OP: Quais são suas principais propostas, enquanto vereadora, e a quais políticas você já se opõe?

Linda: Como mestra em educação e defensora dos Direitos Humanos, essas serão duas pautas fundamentais. Direitos Humanos não só para a população LGBTQIA+, mas também dos adolescentes, população negra, principalmente periférica, mulheres, pessoas com deficiência, todos que precisam ter esses direitos respeitados para viver com um mínimo de dignidade. E a educação, para mim, é a base disso tudo. Parte do preconceito e da discriminação tem base na desinformação. Nós vamos desenvolver vários projetos que levem essa informação e sensibilização da população geral sobre esses temas. Além disso, eu faço um trabalho junto às pessoas que lutam por moradia digna aqui, tenho ligação com alguns movimentos, principalmente para mulheres e LGBTs locais para que a gente possa ajudar e propor políticas públicas que ajudem essas ocupações e cobrar do estado a criação de novas casas para que as pessoas tenham direito à moradia digna. Também temos um trabalho de direito à cidade, sobre mobilidade urbana, acessibilidade, com transporte público de qualidade. Temos um projeto também para que pessoas desempregadas tenham direito ao passe-livre. Ainda falamos sobre meio ambiente e agricultura. Nosso mandato tem essa proposta de levar todos esses temas.

OP: Tivemos aumento de candidaturas esse ano, mas algumas delas são ligadas a partidos conservadores. Como você avalia essa situação em 2020?

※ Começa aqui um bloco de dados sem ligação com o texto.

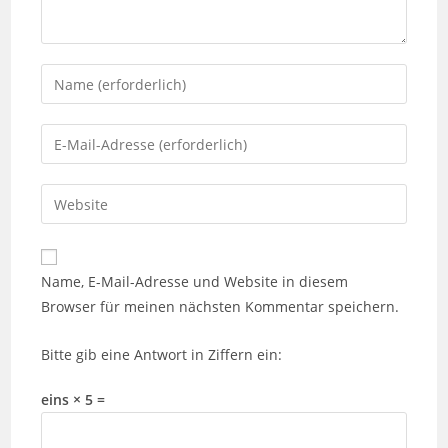
Gib
deinen
Namen
Gib
oder
deine
Benutzernamen
E-
Gib
zum
Mail-
deine
Kommentieren
Adresse
Website-
ein
zum
URL
Name, E-Mail-Adresse und Website in diesem
Kommentieren
ein
Browser für meinen nächsten Kommentar speichern.
ein
(optional)
Bitte gib eine Antwort in Ziffern ein:
eins × 5 =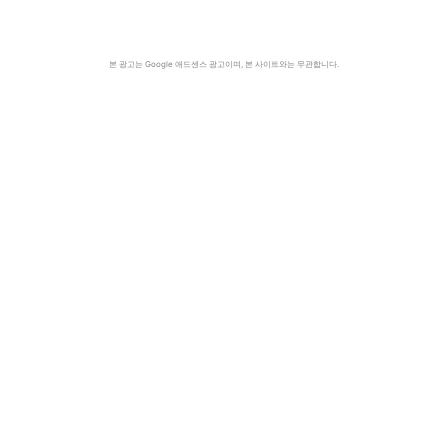
본 광고는 Google 애드센스 광고이며, 본 사이트와는 무관합니다.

Linda: É complexo, mas nós precisamos respeitar. Se (pessoas trans) estão nesses partidos, que pelo menos fiquem atentos para produzir transformações dentro dessas instituições. Que não deixem ser esmagadas por essa velha política. No meu caso, eu estou na política só por causa do Psol. Foi o partido que fez com que eu me filiasse porque eu tinha ojeriza (à política) por causa dessas instituições partidárias, que só se beneficiam e pensam os direitos dos empresários. Onde não existe uma construção de base. Eu dizia que nunca iria me filiar. Mas, quando conheci o Psol que é um partido de combatividade, que tem um pensamento coletivo, que pensa nas pessoas da periferia, nos que mais necessitam, isso me motivou. Mas, eu entendo que existam aqueles que se filiem a outros partidos, como o Thammy Miranda (PL), homem trans eleito em São Paulo. Que ele possa provocar reflexões para não reproduzir essa normatividade opressora que sempre nos silenciou e violentou.

OP: Você está em contato com outras candidaturas trans vitoriosas pelo país?

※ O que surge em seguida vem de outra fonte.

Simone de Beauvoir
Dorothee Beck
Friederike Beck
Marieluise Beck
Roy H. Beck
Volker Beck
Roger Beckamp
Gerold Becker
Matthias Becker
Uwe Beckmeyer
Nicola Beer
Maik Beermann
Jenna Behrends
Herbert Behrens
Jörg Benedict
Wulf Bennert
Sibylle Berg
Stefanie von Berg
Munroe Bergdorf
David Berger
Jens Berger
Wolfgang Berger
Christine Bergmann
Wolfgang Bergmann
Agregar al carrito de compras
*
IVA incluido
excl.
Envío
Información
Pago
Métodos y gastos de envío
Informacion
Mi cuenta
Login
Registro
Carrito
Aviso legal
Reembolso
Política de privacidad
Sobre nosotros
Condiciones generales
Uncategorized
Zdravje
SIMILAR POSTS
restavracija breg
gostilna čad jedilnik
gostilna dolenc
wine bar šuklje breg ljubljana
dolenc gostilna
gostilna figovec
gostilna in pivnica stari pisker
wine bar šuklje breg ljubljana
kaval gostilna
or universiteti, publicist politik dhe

Linda: Estive em contato com a Érika Hilton (vereadora eleita pelo Psol em São Paulo e mulher mais bem votada na cidade). Conheci a co-vereadora eleita pelo Psol, Carolina Iara (integrante da Bancada Feminista, candidatura coletiva eleita em São Paulo) que, além de ser travesti (e intersexo), leva também a pauta das pessoas portadoras de HIV. Outras também, Brasil afora, como a Benny Briolly (transexual eleita em Niterói - RJ), também eleita pelo Psol, e que está lá no estado do Rio de Janeiro sofrendo ameaças. Acho muito importante formar essas pontes para que possamos nos fortalecer e pensar em construir políticas de forma coletiva e, em vários estados do país, possamos fortalecer nossa luta e resistência.